Data_Sheet_1_Characterization of Iodine-Related Molecular Processes in the Marine Microalga Tisochrysis lutea (Haptophyta).DOCX

Iodine metabolism is essential for the antioxidant defense of marine algae and in the biogeochemical cycle of iodine. Moreover, some microalgae can synthetize thyroid hormone-like compounds that are essential to sustain food webs. However, knowledge regarding iodine-related molecular processes in microalgae is still scarce. In this study, a de novo transcriptome of Tisochrysis lutea cultured under high iodide concentrations (5 mM) was assembled using both long and short reads. A database termed IsochrysisDB was established to host all genomic information. Gene expression analyses during microalgal growth showed that most of the antioxidant- (aryl, ccp, perox, sod1, sod2, sod3, apx3, ahp1) and iodide-specific deiodinase (dio) genes increased their mRNA abundance progressively until the stationary phase to cope with oxidative stress. Moreover, the increase of dio mRNA abundance in aging cultures indicated that this enzyme was also involved in senescence. Cell treatments with iodide modified the expression of perox whereas treatments with iodate changed the transcript levels of gpx1 and ccp. To test the dependence of perox on iodide, microalgae cells were treated with hydrogen peroxide (H2O2) either in presence or absence of iodide observing that several genes related to reactive oxygen species (ROS) deactivation (perox, gpx1, apx2, apx3, ahp1, ahp2, sod1, sod3, and aryl) were transcriptionally activated although with some temporal differences. However, only the expression of perox was dependent on iodide levels indicating this enzyme, acquired by horizontal gene transfer (HGT), could act as a haloperoxidase.

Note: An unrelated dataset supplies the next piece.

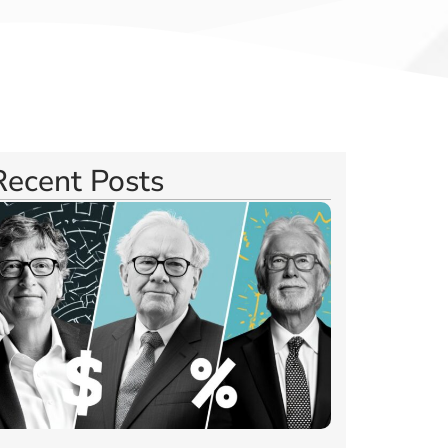
Recent Posts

All these data indicate that T. lutea activates coordinately the expression of antioxidant genes to cope with oxidative stress. The identification of a phase-regulated deiodinase and a novel haloperoxidase provide new clues about the origin and evolution of thyroid signaling and the antioxidant role of iodine in the marine environment.

碘代谢对于海洋藻类的抗氧化防御作用以及碘的地球生物化学循环至关重要。此外，某些微藻能够合成类似甲状腺激素的化合物，这对于维持食物网至关重要。然而，关于微藻中碘相关分子过程的知识仍然相对匮乏。在本研究中，利用长读和短读数据组装了在高碘化物浓度（5 mM）下培养的黄色硅藻（Tisochrysis lutea）的从头转录组。建立了一个名为IsochrysisDB的数据库，以存储所有基因组信息。在微藻生长过程中的基因表达分析表明，大多数抗氧化（芳香族、ccp、过氧化氢酶、sod1、sod2、sod3、apx3、ahp1）和碘化物特异性脱碘酶（dio）基因在稳定期之前其mRNA丰度逐渐增加，以应对氧化应激。此外，老化培养中dio mRNA丰度的增加表明，该酶也参与了衰老过程。碘化物处理的细胞改变了过氧化氢酶的表达，而碘酸盐处理则改变了gpx1和ccp的转录水平。为了测试过氧化氢酶对碘化物的依赖性，微藻细胞在存在或不存在碘化物的情况下用过氧化氢（H2O2）处理，观察到与活性氧（ROS）失活相关的多个基因（过氧化氢酶、gpx1、apx2、apx3、ahp1、ahp2、sod1、sod3、和芳香族）在转录上被激活，尽管存在一些时间差异。然而，只有过氧化氢酶的表达依赖于碘化物水平，这表明通过水平基因转移（HGT）获得的该酶可以作为卤素过氧化物酶。所有这些数据表明，T. lutea通过协调激活抗氧化基因的表达来应对氧化应激。一个阶段调节的脱碘酶和一种新型卤素过氧化物酶的鉴定，为甲状腺信号传导的起源和进化以及碘在海洋环境中的抗氧化作用提供了新的线索。